Ancora violenza all’interno del perimetro del Palazzo di Giustizia di Roma. Un uomo di 26 anni, originario di Reggio Calabria, è stato arrestato dagli agenti del Commissariato di Polizia del Tribunale con l’accusa di resistenza e lesioni a pubblico ufficiale.
L’episodio è avvenuto mentre il giovane tentava di entrare nella struttura, nonostante gli fosse stato già notificato un foglio di via da Roma della durata di un anno e mezzo. Al momento del fermo da parte degli agenti, il 26enne ha reagito con violenza, sferrando un pugno a uno dei poliziotti intervenuti.
Un profilo allarmante: aggressioni e oggetti pericolosi
Il profilo del giovane arrestato si rivela estremamente problematico. L’uomo era già noto alle forze dell’ordine per la sua vicinanza al Tribunale e per i suoi precedenti violenti: nei mesi scorsi era stato già arrestato per aver sferrato un pugno a un agente della Polizia Penitenziaria.

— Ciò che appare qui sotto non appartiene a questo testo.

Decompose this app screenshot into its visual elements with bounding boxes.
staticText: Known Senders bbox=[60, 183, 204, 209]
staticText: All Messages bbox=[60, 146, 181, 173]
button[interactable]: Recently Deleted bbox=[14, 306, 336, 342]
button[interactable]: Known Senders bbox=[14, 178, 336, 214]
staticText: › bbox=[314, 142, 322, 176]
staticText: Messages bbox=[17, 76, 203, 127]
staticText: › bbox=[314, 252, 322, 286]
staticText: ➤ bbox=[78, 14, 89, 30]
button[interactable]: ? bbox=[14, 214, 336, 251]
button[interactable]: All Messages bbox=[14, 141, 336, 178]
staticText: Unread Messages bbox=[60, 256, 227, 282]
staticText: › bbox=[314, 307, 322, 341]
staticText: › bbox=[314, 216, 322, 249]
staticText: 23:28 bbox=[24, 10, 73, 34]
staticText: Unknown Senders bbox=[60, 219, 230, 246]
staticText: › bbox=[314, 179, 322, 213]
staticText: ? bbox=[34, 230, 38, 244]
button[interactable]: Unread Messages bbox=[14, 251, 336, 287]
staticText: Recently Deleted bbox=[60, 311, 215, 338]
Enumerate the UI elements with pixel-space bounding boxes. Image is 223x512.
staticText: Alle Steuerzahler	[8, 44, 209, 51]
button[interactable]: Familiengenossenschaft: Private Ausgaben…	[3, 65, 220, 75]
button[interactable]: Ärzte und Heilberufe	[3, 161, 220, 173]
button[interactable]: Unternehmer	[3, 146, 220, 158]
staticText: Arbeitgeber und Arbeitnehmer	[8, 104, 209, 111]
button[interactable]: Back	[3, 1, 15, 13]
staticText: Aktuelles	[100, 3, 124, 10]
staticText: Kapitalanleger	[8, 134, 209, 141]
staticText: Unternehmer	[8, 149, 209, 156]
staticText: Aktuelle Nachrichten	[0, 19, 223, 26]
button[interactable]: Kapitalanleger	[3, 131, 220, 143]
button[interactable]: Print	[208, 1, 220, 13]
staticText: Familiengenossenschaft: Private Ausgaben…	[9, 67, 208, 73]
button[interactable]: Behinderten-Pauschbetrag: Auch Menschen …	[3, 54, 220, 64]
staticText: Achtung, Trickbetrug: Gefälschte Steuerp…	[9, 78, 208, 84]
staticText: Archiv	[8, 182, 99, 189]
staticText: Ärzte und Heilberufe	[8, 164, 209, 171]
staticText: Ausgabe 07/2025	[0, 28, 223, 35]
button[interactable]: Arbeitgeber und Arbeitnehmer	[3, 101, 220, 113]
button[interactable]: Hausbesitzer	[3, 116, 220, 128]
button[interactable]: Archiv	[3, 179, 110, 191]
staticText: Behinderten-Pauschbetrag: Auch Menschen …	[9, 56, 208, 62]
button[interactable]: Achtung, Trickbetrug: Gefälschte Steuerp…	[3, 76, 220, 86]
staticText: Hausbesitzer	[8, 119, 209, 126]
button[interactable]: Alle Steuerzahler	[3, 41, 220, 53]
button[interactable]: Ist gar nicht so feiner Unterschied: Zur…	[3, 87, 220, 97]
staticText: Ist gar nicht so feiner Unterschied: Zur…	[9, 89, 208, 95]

La sua presenza nei giorni scorsi aveva già destato allarme: la settimana precedente era stato denunciato dopo che i vigilantes Coopservice lo avevano trovato in possesso di un coltello, e solo pochi giorni fa era stato bloccato nelle vicinanze della Città Giudiziaria con una tanica di benzina.
Arresto e le accuse per lesioni
Gli agenti di Polizia sono riusciti a bloccare e arrestare l’uomo. Le accuse a suo carico sono di resistenza e lesioni a pubblico ufficiale, aggravando la sua già pesante posizione giudiziaria. L’ennesimo episodio di violenza in un luogo simbolo della giustizia riaccende i riflettori sulla sicurezza e sull’efficacia dei provvedimenti restrittivi come il foglio di via, sistematicamente ignorato dal reo.